Sort of. But there's analog gain prior to the conversion to digital (which is what 'native ISO range' means), and there's digital gain after ADC (expanded ISO settings). I believe that 'tweener' ISOs are also digital manipulations of analog gain applied in full-stop increments.
This is how it is easier to understand (in reality it is more complex)
1. Signal from sensor needs to be amplified because it is too weak to go straight to the A/D converter. There is a base "best" amplification factor at which the signal achieved after amplification will have the best signal to noise ratio preserving still the usable information. This would be the amplification (gain) required to get base ISO - let's say 100.
2. The amplified signal goes to the A/D converter which change analog electric signal (it's voltage) to the digital domain (numbers). They work simple - if you have an electric signal from 0V to (let's say max) 2V and you assume, that 0V is black and 2V is white (in terms of luminocity) and you want to get 16 bits resolution then you have 1 of 65536 different values representing the electric signal in the moment of sampling. Of course you need to have luminocity of pixels of different colors (RGB or even RGGB to get a color value). So in terms of image it would be luminocity value (shade of grey) of a single pixel. Imagine that electric signal from sensor is constructed by getting values from each pixel one by one.

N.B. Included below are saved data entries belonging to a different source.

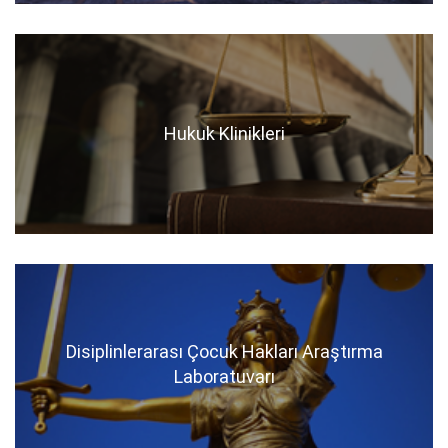
Hukuk Klinikleri
Disiplinlerarası Çocuk Hakları Araştırma
Laboratuvarı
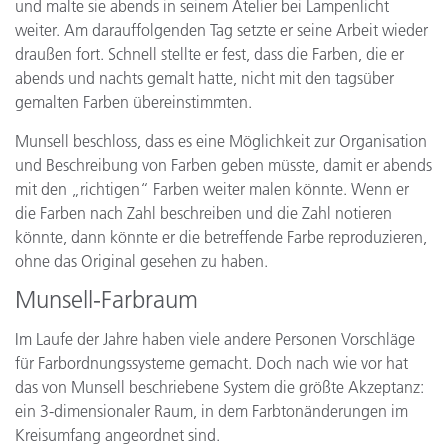
und malte sie abends in seinem Atelier bei Lampenlicht
weiter. Am darauffolgenden Tag setzte er seine Arbeit wieder
draußen fort. Schnell stellte er fest, dass die Farben, die er
abends und nachts gemalt hatte, nicht mit den tagsüber
gemalten Farben übereinstimmten.
Munsell beschloss, dass es eine Möglichkeit zur Organisation
und Beschreibung von Farben geben müsste, damit er abends
mit den „richtigen“ Farben weiter malen könnte. Wenn er
die Farben nach Zahl beschreiben und die Zahl notieren
könnte, dann könnte er die betreffende Farbe reproduzieren,
ohne das Original gesehen zu haben.
Munsell-Farbraum
Im Laufe der Jahre haben viele andere Personen Vorschläge
für Farbordnungssysteme gemacht. Doch nach wie vor hat
das von Munsell beschriebene System die größte Akzeptanz:
ein 3-dimensionaler Raum, in dem Farbtonänderungen im
Kreisumfang angeordnet sind.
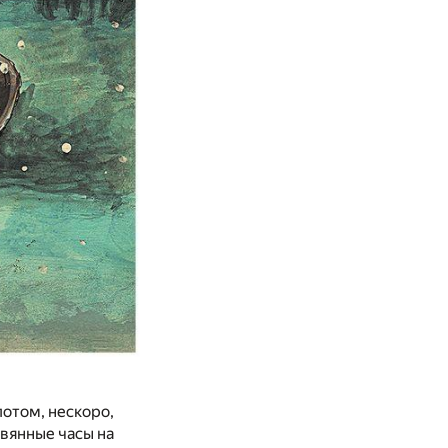
потом, нескоро,
евянные часы на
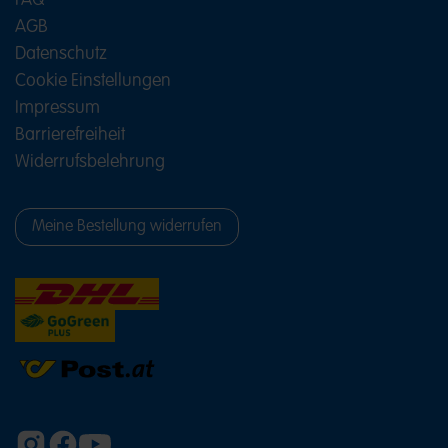
FAQ
Lakritz, saure Leckereien und
AGB
Schaumzucker-Klassiker
Datenschutz
Neben Fruchtgummi bietet HARIBO viele weitere
Cookie Einstellungen
Spezialitäten. Lakritz-Fans greifen zu beliebten
Klassikern wie Schnecken, Konfekt oder Lakritz-
Impressum
Stangen. Wer fruchtige Süßigkeiten mit einer
Barrierefreiheit
spritzigen Note bevorzugt, entdeckt Produkte wie
Happy Cola Sauer, saure Würmer, Pasta Basta
Widerrufsbelehrung
und andere Sauerkeiten.
Auch die beliebten HARIBO Marshmallows dürfen
in der bunten Vielfalt nicht fehlen. Ob zum
Meine Bestellung widerrufen
Naschen, Teilen oder als süße Zutat für besondere
Desserts – die weichen Chamallows sorgen für
abwechslungsreiche Genussmomente. Ergänzt
wird das Sortiment durch Schaumzucker-Klassiker
und viele weitere Süßigkeiten mit unterschiedlichen
Konsistenzen und Geschmacksrichtungen.
MAOAM Kaubonbons für extra
langen Kauspaß
Zur HARIBO Familie gehört auch MAOAM. Die
beliebten Kaubonbons sorgen mit ihrer besonderen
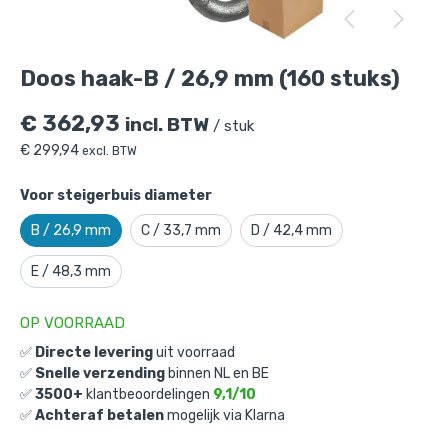
Doos haak-B / 26,9 mm (160 stuks)
is
toegevoegd aan je winkelmandje
Doos haak-B / 26,9 mm (160 stuks)
€
362,93
incl. BTW
/ stuk
€
299,94
excl. BTW
Voor steigerbuis diameter
B / 26,9 mm
C / 33,7 mm
D / 42,4 mm
Doos haak-B / 26,9 mm (160 stuks)
E / 48,3 mm
Gekozen aantal: x
1
Productnummer: D101061B
OP VOORRAAD
€
362,93
incl. BTW
✅
Directe levering
uit voorraad
/ stuk
✅
Snelle verzending
binnen NL en BE
€
299,94
excl. BTW
✅
3500+
klantbeoordelingen
9,1/10
✅
Achteraf betalen
mogelijk via Klarna
Ga naar winkelmandje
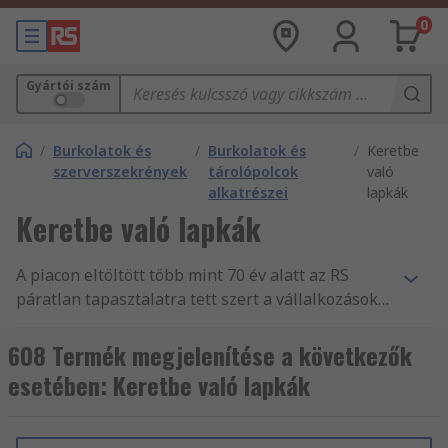
0
Gyártói szám
/
Burkolatok és
/
Burkolatok és
/
Keretbe
szerverszekrények
tárolópolcok
való
alkatrészei
lapkák
Keretbe való lapkák
A piacon eltöltött több mint 70 év alatt az RS
páratlan tapasztalatra tett szert a vállalkozások
nélkülözhetetlen alkatrész- és
tartozékellátásában, mint Tokok, tárolás és
608 Termék megjelenítése a következők
anyagmozgatás forgalmazásában. Világszerte
esetében: Keretbe való lapkák
támogatjuk a mérnököket Keretbe való lapkák és
más 19 hüvelykes rack eszközök fogalmazásával,
több mint 160 ország vásárlói számára, akik mind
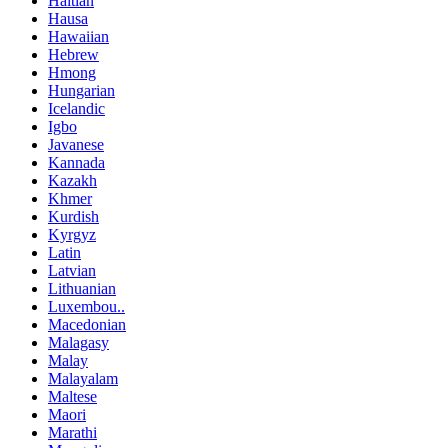
Haitian
Hausa
Hawaiian
Hebrew
Hmong
Hungarian
Icelandic
Igbo
Javanese
Kannada
Kazakh
Khmer
Kurdish
Kyrgyz
Latin
Latvian
Lithuanian
Luxembou..
Macedonian
Malagasy
Malay
Malayalam
Maltese
Maori
Marathi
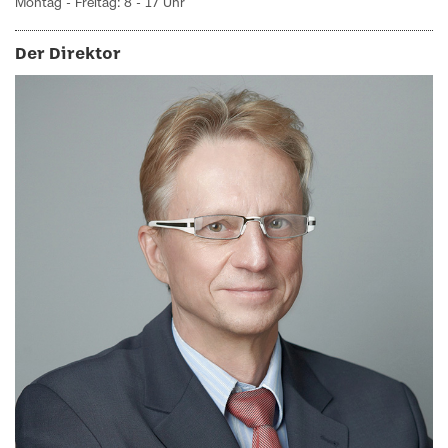
Montag - Freitag: 8 - 17 Uhr
Der Direktor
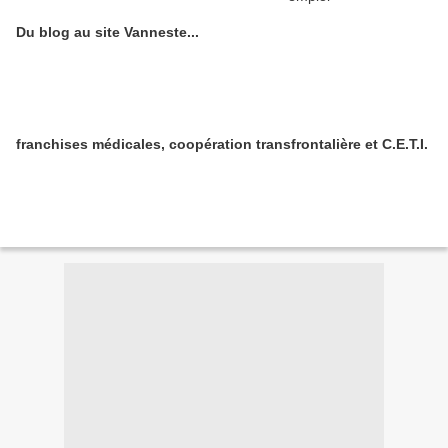
Du blog au site Vanneste...
franchises médicales, coopération transfrontalière et C.E.T.I.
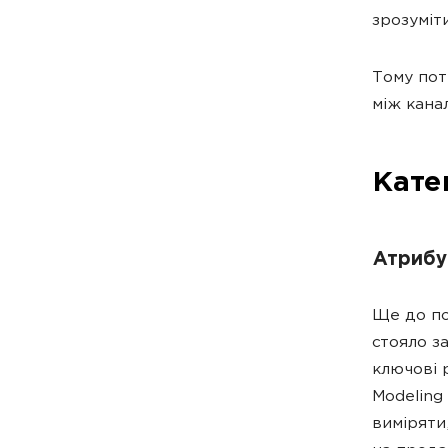
зрозуміт
Тому пот
між кана
Катег
Атрибуц
Ще до по
стояло з
ключові р
Modeling
виміряти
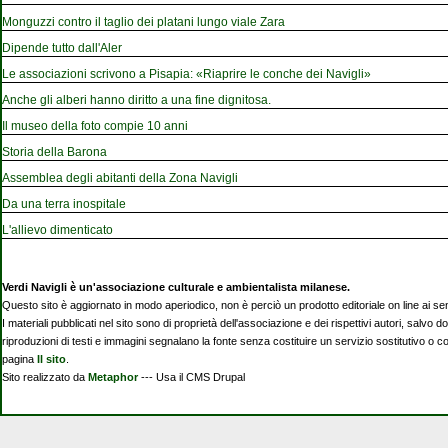
Monguzzi contro il taglio dei platani lungo viale Zara
Dipende tutto dall'Aler
Le associazioni scrivono a Pisapia: «Riaprire le conche dei Navigli»
Anche gli alberi hanno diritto a una fine dignitosa.
Il museo della foto compie 10 anni
Storia della Barona
Assemblea degli abitanti della Zona Navigli
Da una terra inospitale
L'allievo dimenticato
Verdi Navigli è un'associazione culturale e ambientalista milanese.
Questo sito è aggiornato in modo aperiodico, non è perciò un prodotto editoriale on line ai se
I materiali pubblicati nel sito sono di proprietà dell'associazione e dei rispettivi autori, salvo d
riproduzioni di testi e immagini segnalano la fonte senza costituire un servizio sostitutivo o 
pagina
Il sito
.
Sito realizzato da
Metaphor
--- Usa il CMS Drupal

3. If the signal is too weak it needs to be amplified stronger (like getting louder music). If you don't amplify it, then after A/D conversion you could get numbers only from the range let's say 0 to 10000. By amplifying weak signal you loose some information and introduce additional noise. There is a noise in the unamplified signal so by amplifying the signal you also make the noise more relevant. This is where dynamic range falls down and noise rises up.

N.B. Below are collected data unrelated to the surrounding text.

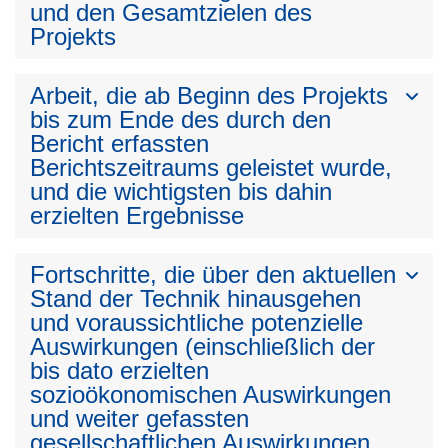
und den Gesamtzielen des
Projekts
Arbeit, die ab Beginn des Projekts
bis zum Ende des durch den
Bericht erfassten
Berichtszeitraums geleistet wurde,
und die wichtigsten bis dahin
erzielten Ergebnisse
Fortschritte, die über den aktuellen
Stand der Technik hinausgehen
und voraussichtliche potenzielle
Auswirkungen (einschließlich der
bis dato erzielten
sozioökonomischen Auswirkungen
und weiter gefassten
gesellschaftlichen Auswirkungen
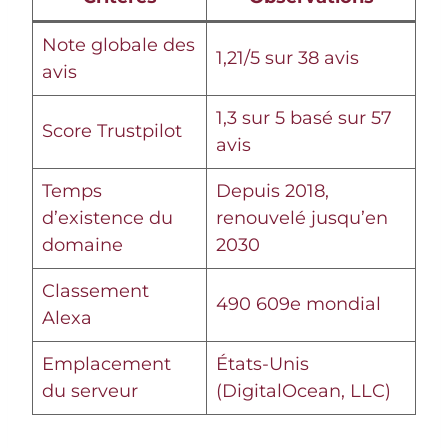
Note globale des
1,21/5 sur 38 avis
avis
1,3 sur 5 basé sur 57
Score Trustpilot
avis
Temps
Depuis 2018,
d’existence du
renouvelé jusqu’en
domaine
2030
Classement
490 609e mondial
Alexa
Emplacement
États-Unis
du serveur
(DigitalOcean, LLC)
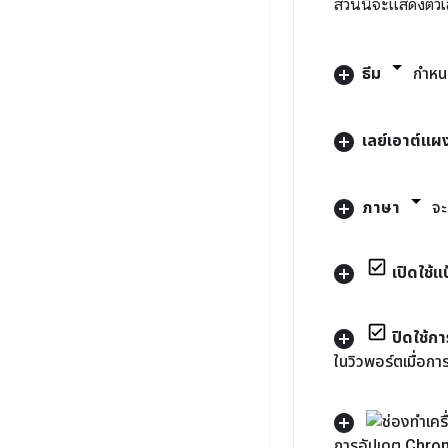
ส่วนนี้จะแสดงตัว
ธีม
กำหนด
เลย์เอาต์แผ
ภาษา
จะ
เปิดใช้แ
ปิดใช้กา
ในวิวพอร์ตเมื่อกา
การอัปเดต Chrom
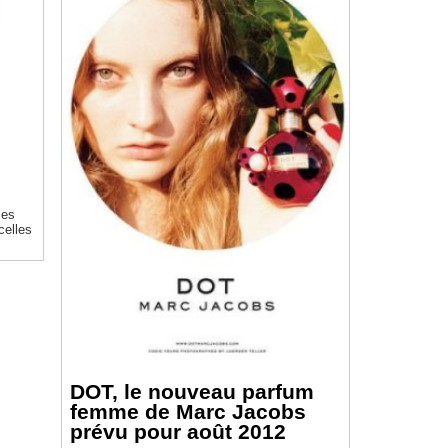
ses
celles
DOT, le nouveau parfum
femme de Marc Jacobs
prévu pour août 2012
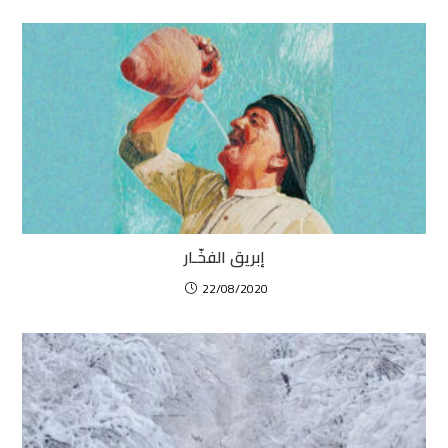
إبريق الفخّـار
22/08/2020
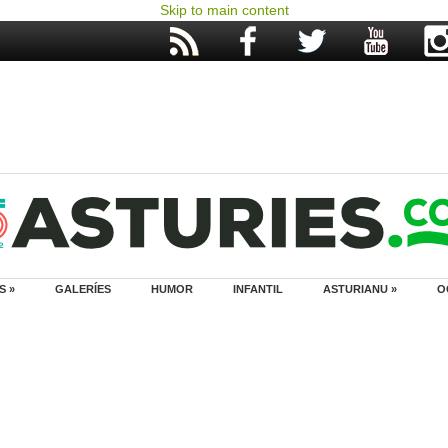
Skip to main content
S »
GALERÍES
HUMOR
INFANTIL
ASTURIANU »
O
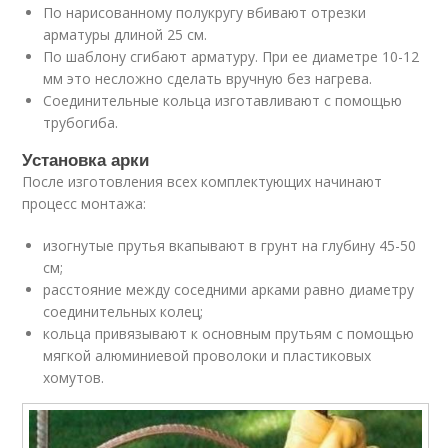
По нарисованному полукругу вбивают отрезки
арматуры длиной 25 см.
По шаблону сгибают арматуру. При ее диаметре 10-12
мм это несложно сделать вручную без нагрева.
Соединительные кольца изготавливают с помощью
трубогиба.
Установка арки
После изготовления всех комплектующих начинают
процесс монтажа:
изогнутые прутья вкапывают в грунт на глубину 45-50
см;
расстояние между соседними арками равно диаметру
соединительных колец;
кольца привязывают к основным прутьям с помощью
мягкой алюминиевой проволоки и пластиковых
хомутов.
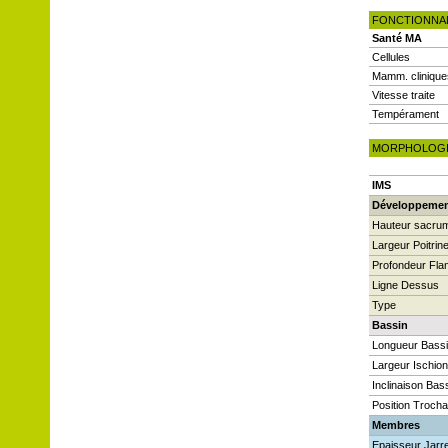
FONCTIONNA
Santé MA
Cellules
Mamm. clinique
Vitesse traite
Tempérament
MORPHOLOG
IMS
Développeme
Hauteur sacru
Largeur Poitrin
Profondeur Fla
Ligne Dessus
Type
Bassin
Longueur Bass
Largeur Ischio
Inclinaison Bas
Position Trocha
Membres
Epaisseur Jarre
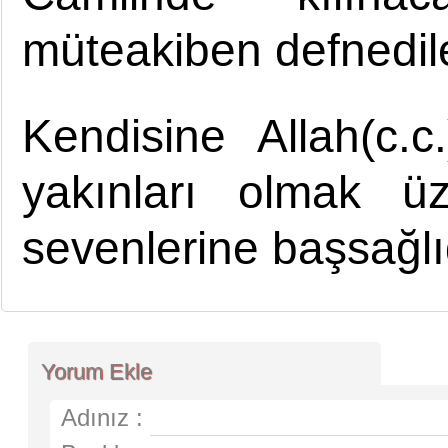
müteakiben defnedile
Kendisine Allah(c.
yakınları olmak ü
sevenlerine başsağlığ
Yorum Ekle
Adınız :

4. Amplified and digitized signal represents the color values of the sensor's matrix. Digitized signal means that it's represented by values - from 0 to 65535 (in 16 bit resolution domain). If we have 14 bits resolution domain, then we have 16384 possible values for each pixel (in reality multiplied by three as there are 3 colors but here he talk about luminocity value of a single color value).
5. Let's say, that amplification gain required to achieve ISO 100 is equal to 5. Let's say, that gain required to achieve ISO 200 is equal 10 (this is just for this example). So it means, that if you could amplify the analog signal (before digital conversion) by 7.5, it would be equal to ISO 150.
6. But if you first get digital numbers at ISO 100 and later after A/D conversion multiply the achieved values by 1.5, you will get digital values "as if" they would be achieved with the analog gain equal to 7.5. This would be "pushing" ISO.
7. Same if you would divide digital values achieved at ISO 200 by ...(guess number
) you would get almost similar "values" like before - by applying analog gain equal 7.5 and it would be "pulling" ISO.
8. Why is it bad? Because in the amplified analog signal so also in converted signal, there can be values, which after the digital arithmetics would go beyond the scale (you cut off highlights so the become simply white) or they become more compressed at lower scale areas (so you compress shades and get banding) Why banding? Because if you have values 10 and 11 representing luminocity of pixels in a row you don't see banding. But if you divide 10 by 2 you get 5. If you divide 11 by 2 you get 5.5 which rounded down also gives you 5. This two pixels after digital arithmetics become the same.
Well... Short answers are better. I think I have described this quite good enough for simple imagination. In reality there are more tricks and it doesn't look quite like described above. I hope it helps to understand the process.